### [Work request]
Each line of the data that includes the string "الطلب" is to be copied out.

### [Records from a collection]
-.-.-
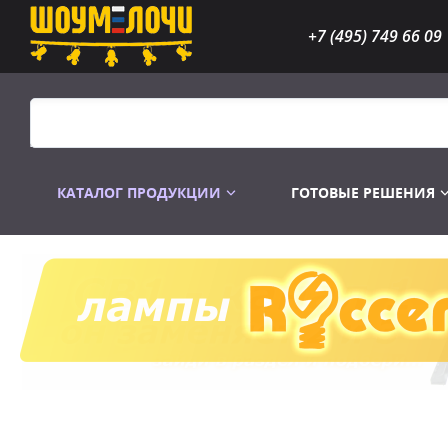
+7 (495) 749 66 09
КАТАЛОГ ПРОДУКЦИИ
ГОТОВЫЕ РЕШЕНИЯ
Распродажа
Лампы газоразр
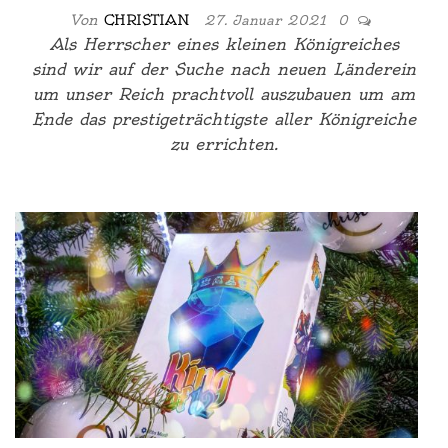
Von
CHRISTIAN
27. Januar 2021
0
Als Herrscher eines kleinen Königreiches
sind wir auf der Suche nach neuen Länderein
um unser Reich prachtvoll auszubauen um am
Ende das prestigeträchtigste aller Königreiche
zu errichten.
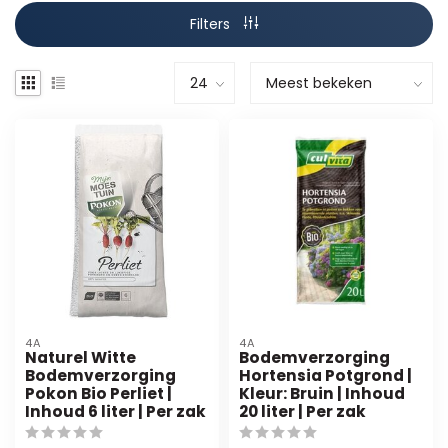
Filters
4A
4A
Naturel Witte
Bodemverzorging
Bodemverzorging
Hortensia Potgrond |
Pokon Bio Perliet |
Kleur: Bruin | Inhoud
Inhoud 6 liter | Per zak
20 liter | Per zak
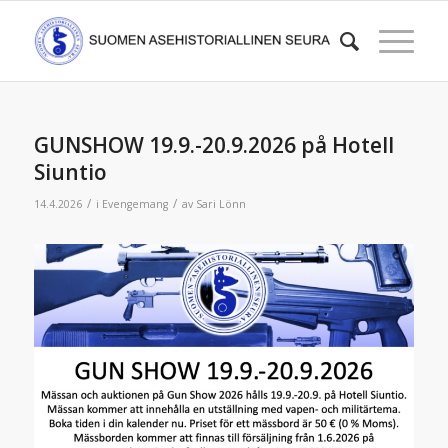
GUNSHOW 19.9.-20.9.2026 på Hotell
Siuntio
/
/
14.4.2026
i
Evengemang
av
Sari Lönn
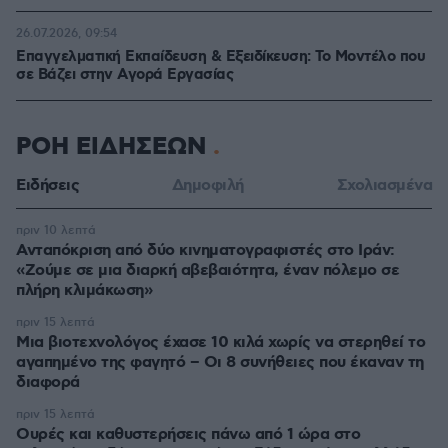
26.07.2026, 09:54
Επαγγελματική Εκπαίδευση & Εξειδίκευση: Το Mοντέλο που
σε Bάζει στην Aγορά Eργασίας
ΡΟΗ ΕΙΔΗΣΕΩΝ
Ειδήσεις
Δημοφιλή
Σχολιασμένα
πριν 10 λεπτά
Ανταπόκριση από δύο κινηματογραφιστές στο Ιράν:
«Ζούμε σε μια διαρκή αβεβαιότητα, έναν πόλεμο σε
πλήρη κλιμάκωση»
πριν 15 λεπτά
Μια βιοτεχνολόγος έχασε 10 κιλά χωρίς να στερηθεί το
αγαπημένο της φαγητό – Οι 8 συνήθειες που έκαναν τη
διαφορά
πριν 15 λεπτά
Ουρές και καθυστερήσεις πάνω από 1 ώρα στο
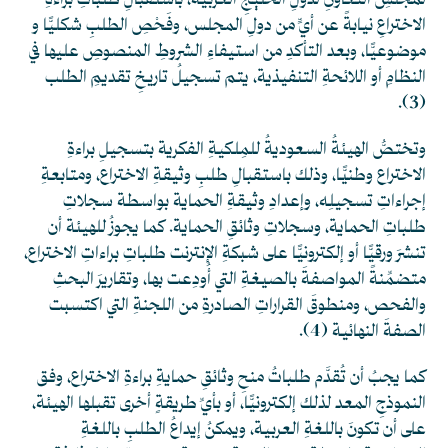
لمجلسِ التعاونِ لدولِ الخليجِ العربية، باستقبالِ طلباتِ براءةِ
الاختراعِ نيابةً عن أيٍّ من دولِ المجلس، وفَحْصِ الطلبِ شكليًّا و
موضوعيًّا، وبعد التأكدِ من استيفاءِ الشروطِ المنصوصِ عليها في
النظامِ أو اللائحةِ التنفيذية، يتم تسجيلُ تاريخِ تقديمِ الطلب
.
(3)
وتختصُّ الهيئةُ السعوديةُ للمِلكيةِ الفكرية بتسجيلِ براءةِ
الاختراع وطنيًّا، وذلك باستقبالِ طلبِ وثيقةِ الاختراع، ومتابعةِ
إجراءاتِ تسجيلِه، وإعدادِ وثيقةِ الحماية بواسطة سجلاتِ
طلباتِ الحماية، وسجلاتِ وثائقِ الحماية. كما يجوزُ للهيئة أن
تنشرَ ورقيًّا أو إلكترونيًّا على شبكةِ الإنترنت طلباتِ براءاتِ الاختراع،
متضمِّنةً المواصفةَ بالصيغةِ التي أُودِعت بها، وتقاريرَ البحثِ
والفحص، ومنطوقَ القراراتِ الصادرةِ من اللجنةِ التي اكتسبت
الصفةَ النهائية
(4)
.
كما يجبُ أن تُقدَّم طلباتُ منحِ وثائقِ حمايةِ براءةِ الاختراع، وفق
النموذجِ المعد لذلك إلكترونيًّا، أو بأيِّ طريقةٍ أخرى تقبلها الهيئة،
على أن تكونَ باللغةِ العربية، ويمكنُ إيداعُ الطلبِ باللغةِ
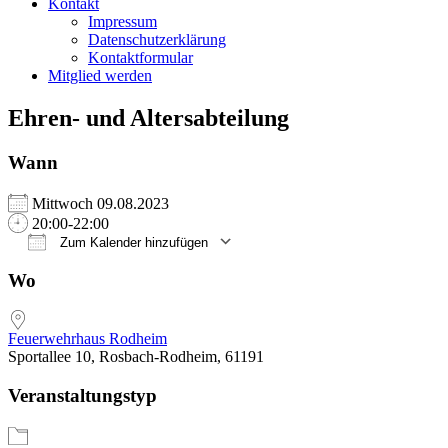
Kontakt
Impressum
Datenschutzerklärung
Kontaktformular
Mitglied werden
Ehren- und Altersabteilung
Wann
Mittwoch 09.08.2023
20:00-22:00
Zum Kalender hinzufügen
ICS herunterladen
Google Kalender
iCalendar
Office 365
Outlook Live
Wo
Feuerwehrhaus Rodheim
Sportallee 10, Rosbach-Rodheim, 61191
Veranstaltungstyp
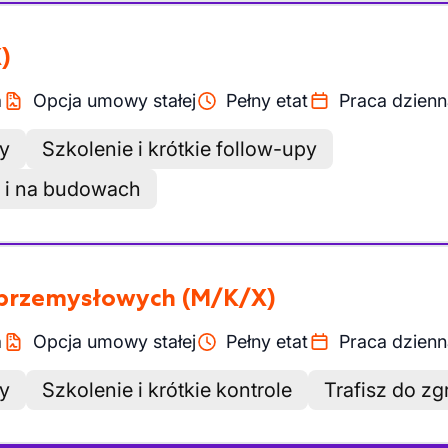
)
a
Opcja umowy stałej
Pełny etat
Praca dzienn
my
Szkolenie i krótkie follow-upy
e i na budowach
w przemysłowych
(M/K/X)
a
Opcja umowy stałej
Pełny etat
Praca dzienn
my
Szkolenie i krótkie kontrole
Trafisz do zg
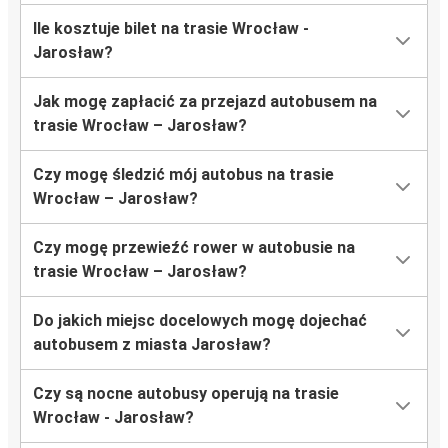
Ile kosztuje bilet na trasie Wrocław -
Jarosław?
Jak mogę zapłacić za przejazd autobusem na
trasie Wrocław – Jarosław?
Czy mogę śledzić mój autobus na trasie
Wrocław – Jarosław?
Czy mogę przewieźć rower w autobusie na
trasie Wrocław – Jarosław?
Do jakich miejsc docelowych mogę dojechać
autobusem z miasta Jarosław?
Czy są nocne autobusy operują na trasie
Wrocław - Jarosław?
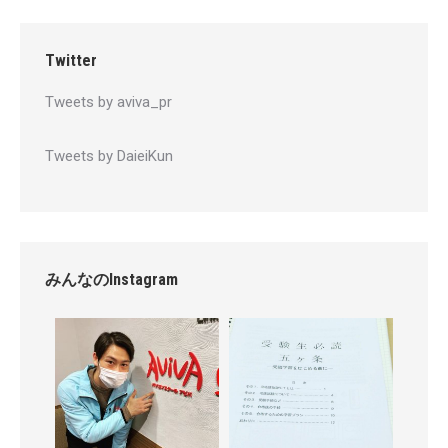
Twitter
Tweets by aviva_pr
Tweets by DaieiKun
みんなのInstagram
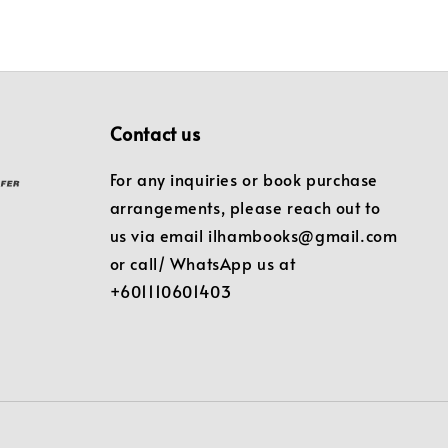
Contact us
For any inquiries or book purchase
arrangements, please reach out to
us via email ilhambooks@gmail.com
or call/ WhatsApp us at
+601110601403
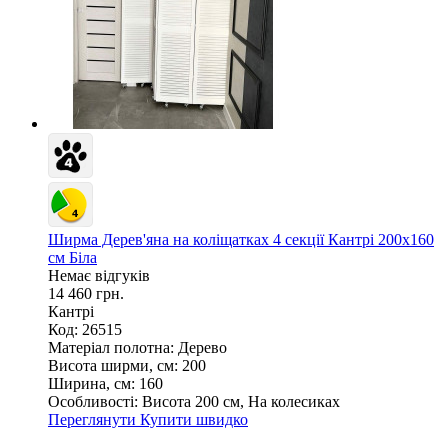
Ширма Дерев'яна на коліщатках 4 секції Кантрі 200х160
см Біла
Немає відгуків
14 460 грн.
Кантрі
Код: 26515
Матеріал полотна:
Дерево
Висота ширми, см:
200
Ширина, см:
160
Особливості:
Висота 200 см, На колесиках
Переглянути
Купити швидко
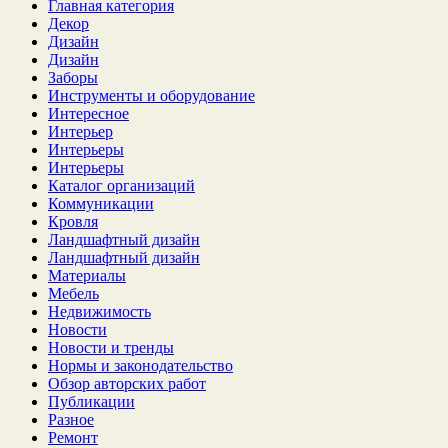
Главная категория
Декор
Дизайн
Дизайн
Заборы
Инструменты и оборудование
Интересное
Интерьер
Интерьеры
Интерьеры
Каталог организаций
Коммуникации
Кровля
Ландшафтный дизайн
Ландшафтный дизайн
Материалы
Мебель
Недвижимость
Новости
Новости и тренды
Нормы и законодательство
Обзор авторских работ
Публикации
Разное
Ремонт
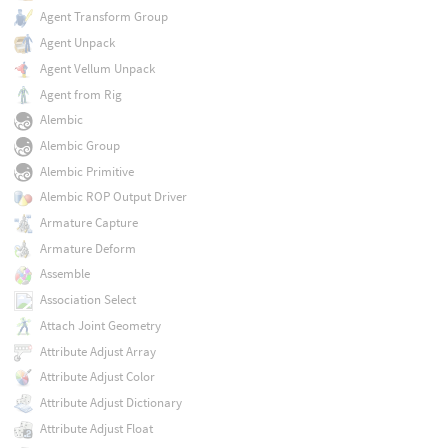
Agent Transform Group
Agent Unpack
Agent Vellum Unpack
Agent from Rig
Alembic
Alembic Group
Alembic Primitive
Alembic ROP Output Driver
Armature Capture
Armature Deform
Assemble
Association Select
Attach Joint Geometry
Attribute Adjust Array
Attribute Adjust Color
Attribute Adjust Dictionary
Attribute Adjust Float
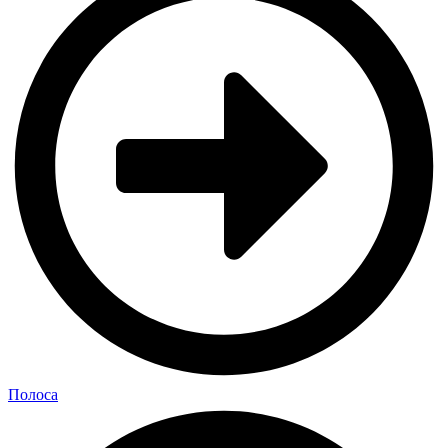
Полоса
-.-.-
### [Output of the task]
الاختراعِ نيابةً عن أيٍّ من دولِ المجلس، وفَحْصِ الطلبِ شكليًّا و
النظامِ أو اللائحةِ التنفيذية، يتم تسجيلُ تاريخِ تقديمِ الطلب
على أن تكونَ باللغةِ العربية، ويمكنُ إيداعُ الطلبِ باللغةِ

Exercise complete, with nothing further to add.